Bernard Marx and Lenina Crowne,
characters in "Brave New World."
‘Progress is lovely.’ So declares Lenina Crowne, one of the characters in Aldous Huxley’s dystopian novel Brave New World.

Brave New World, published in 1932, imagines a world set well into the future where citizens are controlled, not by an authoritarian “Big Brother” (as in George Orwell’s 1984), but by being fed a constant supply of a happiness drug (soma) and having been programmed from the time of artificially engineered birth via sleep-learning and conditioning. Each engineered person is assigned to one of five classes (from Alphas to Epsilons) and remain in that class throughout life.

Lenina is a Beta and enjoys this situation; she cannot do otherwise due to her conditioning. Her partner at the time of her statement about progress being lovely is Bernard Marx, an Alpha Plus and a sleep-learning specialist. Bernard is somewhat of a misfit; he is short and does not enjoy many of the pursuits and experiences that other residents of this brave new world do. Crucially, he does not enjoy the drug soma, completely at odds with his contemporaries. Bernard missed out on something in his conditioning. This makes him a non-conformist yet is tolerated because of his Alpha status.

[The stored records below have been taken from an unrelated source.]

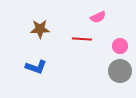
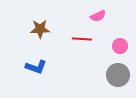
pink semicircle: moved 1 px up
gray circle: moved 2 px left, 4 px down
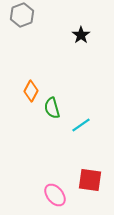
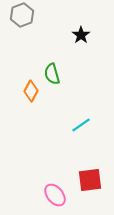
green semicircle: moved 34 px up
red square: rotated 15 degrees counterclockwise
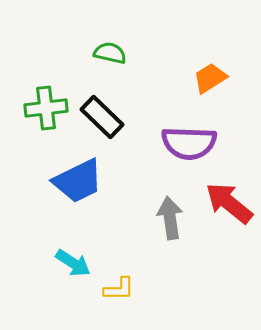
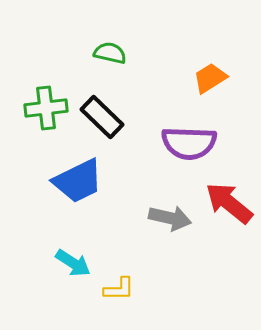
gray arrow: rotated 111 degrees clockwise
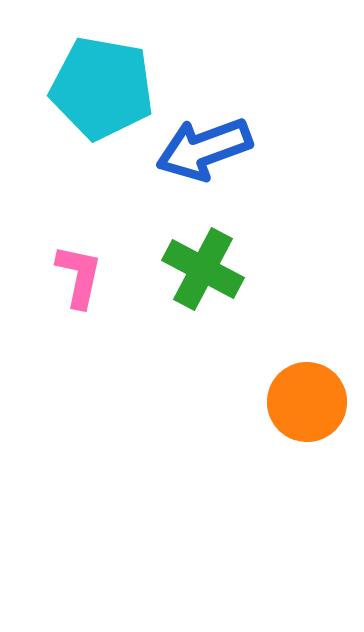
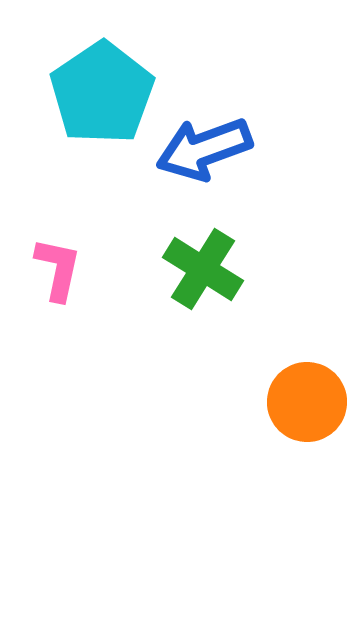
cyan pentagon: moved 5 px down; rotated 28 degrees clockwise
green cross: rotated 4 degrees clockwise
pink L-shape: moved 21 px left, 7 px up
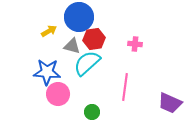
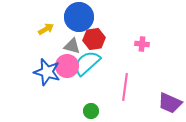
yellow arrow: moved 3 px left, 2 px up
pink cross: moved 7 px right
blue star: rotated 12 degrees clockwise
pink circle: moved 9 px right, 28 px up
green circle: moved 1 px left, 1 px up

Bernard’s non-conformism though, does mean he is sceptical of Lenina’s assertion.

He replies to her, ‘Five hundred repetitions once a week from thirteen to seventeen.’ Huxley has Bernard saying this ‘…wearily, as though to himself.’

Lenina does not hear him clearly and asks him what he said. Bernard restates Lenina’s own declaration, ‘I said that progress was lovely.’

In this short exchange we hear the majority habituated view, expressed by Lenina, that progress is to be desired. Bernard, on the other hand, alludes to this idea being a conditioned one; a thought that one is indoctrinated into throughout the teenage years.

Reading Brave New World today we might ask ourselves if the notion that progress is lovely has indeed been a conditioned one since our own childhood.

The idea that we, individually and collectively, must progress is deeply ingrained. Individually we attempt to keep up with the Jones’ and collectively we keep searching for the next great technological breakthrough.

Progress is a seductive notion promising that if we keep increasing our income and wealth, obtain more material things, grow the GDP, invest in new technologies, then the future will be better. Progress vows to help us live longer, happier lives.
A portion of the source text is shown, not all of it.